High Speed Discourse I: Thoughts on the work of Yasuhiro Takemoto

Once again, Yasuhiro Takemoto took a show, Miss Kobayashi’s Dragon Maid, that I had absolutely no reason to be interested in and made me like it. It’s well known that Everyone likes The Disappearance of Suzumiya Haruhi and Hyouka because they are “Good” (and they are). I liked them too, so it was easy for me to conclude aha, Takemoto is a good director because he directs things that are good and things that are of interest to me. But then, when they announced he was directing Amagi Brilliant Park, my reaction was like “Uh ok? That’s kinda weird but we’ll see, I guess?”

Of course, it turned out to be good too and I started to realize that maybe he’s good, as in he could direct anything and I’d like it. I mean, AmaBuri is not something I’d probably have enjoyed if it was in the hands of anyone else and in retrospect, that’s how I felt about Hyouka before it started airing. Remember, that back then, we were still in the whole KyoAni means moe slice of life with girls mode, so a very natural reaction was kinda like “What the heck is this thing? Why, KyoAni?” When it was airing, Maidragon confirmed that feeling that Takemoto could direct any random shit and I’d enjoy it, because his style is so attuned to my sensibilities.

And yet, even though everyone thinks Disappearance and Hyouka are amazing it feels like he’s still incredibly underrated. My guess is that it’s because everything he’s worked on is really different from each other, so it’s hard to pinpoint his style, in the superficial sense.

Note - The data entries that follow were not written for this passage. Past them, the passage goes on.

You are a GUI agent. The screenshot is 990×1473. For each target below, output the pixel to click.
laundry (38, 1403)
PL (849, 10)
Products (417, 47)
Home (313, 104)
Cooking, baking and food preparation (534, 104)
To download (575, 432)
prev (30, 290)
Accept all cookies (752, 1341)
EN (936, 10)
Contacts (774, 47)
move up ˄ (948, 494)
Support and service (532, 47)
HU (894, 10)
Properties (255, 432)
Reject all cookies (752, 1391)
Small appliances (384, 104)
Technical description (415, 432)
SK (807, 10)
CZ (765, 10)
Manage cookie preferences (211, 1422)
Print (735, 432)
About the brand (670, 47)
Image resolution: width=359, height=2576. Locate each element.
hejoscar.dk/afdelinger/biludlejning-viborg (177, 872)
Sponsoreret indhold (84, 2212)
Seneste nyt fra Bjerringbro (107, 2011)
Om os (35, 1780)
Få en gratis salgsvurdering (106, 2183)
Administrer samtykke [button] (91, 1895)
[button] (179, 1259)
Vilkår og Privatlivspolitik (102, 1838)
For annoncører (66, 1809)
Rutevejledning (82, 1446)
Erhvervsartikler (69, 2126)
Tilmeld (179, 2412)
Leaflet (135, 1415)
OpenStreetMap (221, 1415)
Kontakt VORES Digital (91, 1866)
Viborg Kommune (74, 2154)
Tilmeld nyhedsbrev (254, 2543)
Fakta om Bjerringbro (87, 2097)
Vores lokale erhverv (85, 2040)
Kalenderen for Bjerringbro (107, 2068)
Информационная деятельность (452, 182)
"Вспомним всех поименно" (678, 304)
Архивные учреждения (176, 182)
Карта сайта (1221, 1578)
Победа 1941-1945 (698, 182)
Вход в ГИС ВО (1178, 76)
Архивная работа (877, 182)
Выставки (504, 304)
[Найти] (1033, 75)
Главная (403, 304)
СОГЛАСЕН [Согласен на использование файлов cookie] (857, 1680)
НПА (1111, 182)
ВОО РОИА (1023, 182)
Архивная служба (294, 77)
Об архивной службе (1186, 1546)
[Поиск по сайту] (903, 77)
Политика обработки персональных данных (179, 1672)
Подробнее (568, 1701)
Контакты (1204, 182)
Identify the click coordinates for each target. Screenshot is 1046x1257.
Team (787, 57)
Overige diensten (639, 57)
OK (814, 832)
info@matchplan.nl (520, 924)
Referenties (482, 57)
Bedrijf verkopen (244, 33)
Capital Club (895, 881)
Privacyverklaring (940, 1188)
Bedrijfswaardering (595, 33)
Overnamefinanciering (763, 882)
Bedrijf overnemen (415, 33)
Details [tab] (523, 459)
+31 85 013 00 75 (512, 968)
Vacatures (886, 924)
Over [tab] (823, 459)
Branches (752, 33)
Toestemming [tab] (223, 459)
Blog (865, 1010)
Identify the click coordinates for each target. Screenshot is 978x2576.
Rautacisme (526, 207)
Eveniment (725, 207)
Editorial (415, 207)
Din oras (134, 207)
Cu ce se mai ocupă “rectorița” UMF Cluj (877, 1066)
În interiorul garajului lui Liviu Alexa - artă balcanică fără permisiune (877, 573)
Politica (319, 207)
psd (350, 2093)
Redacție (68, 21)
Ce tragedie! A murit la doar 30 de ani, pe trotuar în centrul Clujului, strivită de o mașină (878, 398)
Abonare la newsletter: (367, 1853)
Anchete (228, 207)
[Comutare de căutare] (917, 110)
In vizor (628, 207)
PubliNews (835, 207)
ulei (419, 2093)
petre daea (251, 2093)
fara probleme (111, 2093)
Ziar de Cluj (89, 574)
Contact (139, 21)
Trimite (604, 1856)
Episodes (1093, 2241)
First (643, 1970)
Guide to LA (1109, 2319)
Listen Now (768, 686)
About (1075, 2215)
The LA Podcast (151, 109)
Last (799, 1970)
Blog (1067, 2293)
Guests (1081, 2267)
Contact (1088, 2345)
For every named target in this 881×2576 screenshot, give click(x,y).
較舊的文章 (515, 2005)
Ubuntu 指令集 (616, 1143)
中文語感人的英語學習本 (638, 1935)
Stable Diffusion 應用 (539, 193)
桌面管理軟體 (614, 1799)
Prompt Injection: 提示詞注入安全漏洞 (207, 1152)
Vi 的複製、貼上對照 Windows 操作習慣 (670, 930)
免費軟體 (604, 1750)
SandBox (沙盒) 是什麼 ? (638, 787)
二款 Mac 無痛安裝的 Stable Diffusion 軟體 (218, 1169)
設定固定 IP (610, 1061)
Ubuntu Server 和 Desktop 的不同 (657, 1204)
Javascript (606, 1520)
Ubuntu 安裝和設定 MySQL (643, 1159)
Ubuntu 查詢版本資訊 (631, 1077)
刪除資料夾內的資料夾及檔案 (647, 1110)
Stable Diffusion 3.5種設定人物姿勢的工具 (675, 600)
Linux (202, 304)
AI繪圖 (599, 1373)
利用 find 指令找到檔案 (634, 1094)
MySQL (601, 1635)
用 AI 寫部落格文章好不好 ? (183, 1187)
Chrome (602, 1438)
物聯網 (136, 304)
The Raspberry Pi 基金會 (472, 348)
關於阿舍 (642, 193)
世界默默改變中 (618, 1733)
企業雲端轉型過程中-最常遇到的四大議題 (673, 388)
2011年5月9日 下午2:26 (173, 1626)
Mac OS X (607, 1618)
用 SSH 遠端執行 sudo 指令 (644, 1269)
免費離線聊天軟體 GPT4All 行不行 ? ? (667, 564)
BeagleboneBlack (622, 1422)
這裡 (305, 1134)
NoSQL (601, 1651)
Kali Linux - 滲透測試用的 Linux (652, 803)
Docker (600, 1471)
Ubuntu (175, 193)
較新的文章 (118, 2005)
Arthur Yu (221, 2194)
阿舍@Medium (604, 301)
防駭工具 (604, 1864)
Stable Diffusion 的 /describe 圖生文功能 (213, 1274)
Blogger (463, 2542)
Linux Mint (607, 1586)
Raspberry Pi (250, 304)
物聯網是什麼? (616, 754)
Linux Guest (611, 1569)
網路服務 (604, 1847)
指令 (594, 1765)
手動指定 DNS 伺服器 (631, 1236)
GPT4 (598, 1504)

That is, while you can watch something and go, “oh that’s a Yamada kind of work”, it’s not quite as clear what a “Takemoto work” would be about. And so you can watch a show and go “oh it’s good” but there’s no obvious theme or motif that stands out for you to connect with his other works.

Obviously if you know to look for it, you can see his influence. They’re obviously not going to be 100% the same but the stylistic difference between Utsumi’s Free! and Takemoto’s High Speed make this clear, since unlike the other things he’s directed, this is something that’s really easy to directly compare to. But that’s something for another day.

Because this is obviously a pitch for you fuckers to watch High Speed. If you enjoyed Hyouka or Maidragon or AmaBuri or whatever, then chances are good that you’ll like High Speed too. After all, if you’re weird enough to have Takemoto as your favourite KyoAni director instead of Yamada, you understand what I’ve been talking about. Or even if you’re a general KyoAni fan, if you like Takemoto’s style, do yourself a favour and check out his take on Free!, especially it’s so similar in style to Hyouka and the last thing that made everyone rave about Takemoto was Hyouka.